Copying task for the records below: reproduce each one exactly and drop the pictures.

--- Records Enclosed Below ---

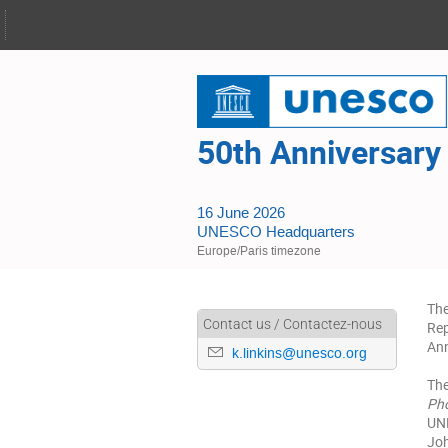
50th Anniversary
16 June 2026
UNESCO Headquarters
Europe/Paris timezone
The
Contact us / Contactez-nous
Rep
Ann
k.linkins@unesco.org
The
Ph
UNE
Joh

--- End of Enclosed Records ---

Your response:
50th Anniversary
16 June 2026
UNESCO Headquarters
Europe/Paris timezone
The
Contact us / Contactez-nous
Rep
Ann
k.linkins@unesco.org
The
Ph
UNE
Joh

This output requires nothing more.